Gossip should have no friends

»NIPPLE BOWL: Although Oregon's lack of a pro football team prevents its playing in the big game, PDX's own Food Chain Films scored a touchdown in Super Bowl commercials . Food Chain was the behind the 30-second AMP Energy Drink commercial that aired during the fourth quarter. It depicts a chubby truck driver (played by Donkey Lips, a.k.a. Michael Bower from Nickelodeon's Salute Your Shorts ) who tries to start a woman's car by attaching jumper cables to his nipples and dancing. According to Food Chain Executive Producer Brad Goldthwaite, the spot, which wasn't originally slated for the Super Bowl, now sits at No. 25 on USA Today 's Super Bowl Ad Meter, beating out ads from Doritos and Bud Light.

»sang sung: Has Portland's PDX Pop Now! festival graduated to the big leagues? Maybe not, but the new logo for the 2008 edition is decidedly more, um, mature. Designed by celebrated visual artist Emek , often known as "the thinking man's poster artist," the new design ditches last year's cute bubble letters in favor of a black and red couple who literally bleed rock 'n' roll . It looks like a gothic version of the classic Milton-Bradley game Operation. Emek, who has designed posters for Neil Young, Radiohead and the Flaming Lips, recently had Billboard magazine place three of his works on its list of the 25 best rock posters of all time . Info on the festival and the full-color, poster (complete with beating instrument-hearts!) can be found at pdxpopnow.com.

»FLAME ON: A local biofuel company is expanding its reach to the motherland of "Big Oil." On Tuesday, Feb. 5, at 3 pm, Al Jazeera TV featured an interview with Tacee Webb , the former vintage clothing store owner who now owns and operates Southeast Portland's Lovecraft Biofuels. She assumes the Middle Eastern news channel got her name from CNN, which recently featured Lovecraft. "I showed Al Jazeera's estimated 100 million mostly Arabic viewers how to convert their vehicles to run on vegetable oil," says Webb, who knows she's invading enemy territory with regard to the global economy. "I am much less concerned about changing ideas within the Muslim world as I am by challenging the motives of big oil in the U.S.," says Webb, who thinks we should be getting our gas off grocery shelves and not at the pumps. "Big oil needs to be a boutique."

»FOUR LEGS, 17 SYLLABLES: On long road trips, most of us read books or take a nap. But Anna and Clara Gustafson , two teen sisters from Portland's St. Mary's Academy, wrote haikus. About yaks. During a road trip in Tibet with their family, the girls observed that Tibetan culture was still vibrant in the countryside, symbolized by the ubiquitous yak. Yaku ($19.95), their new collection of haikus , is a series of musings on the scruffy animal, ranging from wistful to silly. Here's one: "Behold! Awesome yak!/ Come visit me in Tibet./ Yak, yak-i-tee, yak." Available Friday, Feb. 8, at Wallace Books (7241 SE Milwaukie Ave., 235-7350) .

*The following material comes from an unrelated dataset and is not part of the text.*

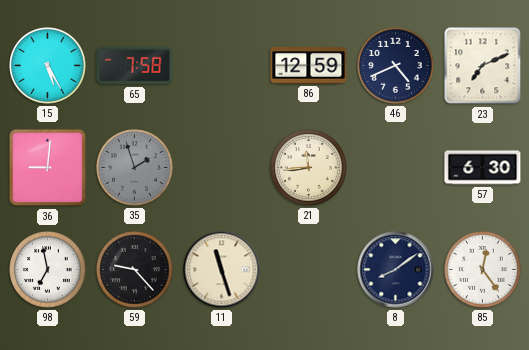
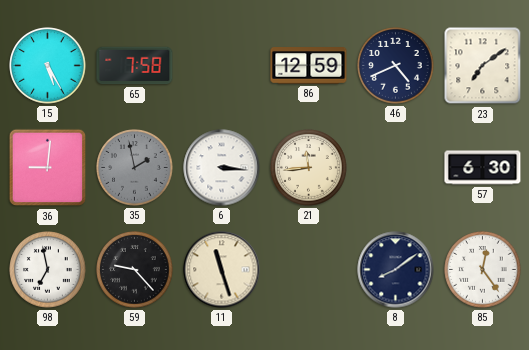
23: 7:11 -> 7:09
35: 1:57 -> 1:58
6: none -> 3:16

»PLANES, TRAINS&WEATHER DELAYS: Portlanders attempting to traverse our snowy passes weren't the only ones affected by this winter's cruel storms. Metro's main man, David Bragdon , and nearly 20 of his closest friends were to leave Portland's Union Station by train Friday afternoon, Feb. 1, and arrive in San Francisco the next morning in celebration of his friend Casey Hammond's 50th birthday. Trouble was, a mudslide in the Siskiyous closed the tracks between Portland and the Bay Area last week and looks to stayed closed through mid-February. A train lover since childhood, Bragdon soon had his dreams of chugging down the tracks overnight à la North by Northwest with his closet buds on the Coast Starlight dashed by a speedy excursion on a quickie commuter flight.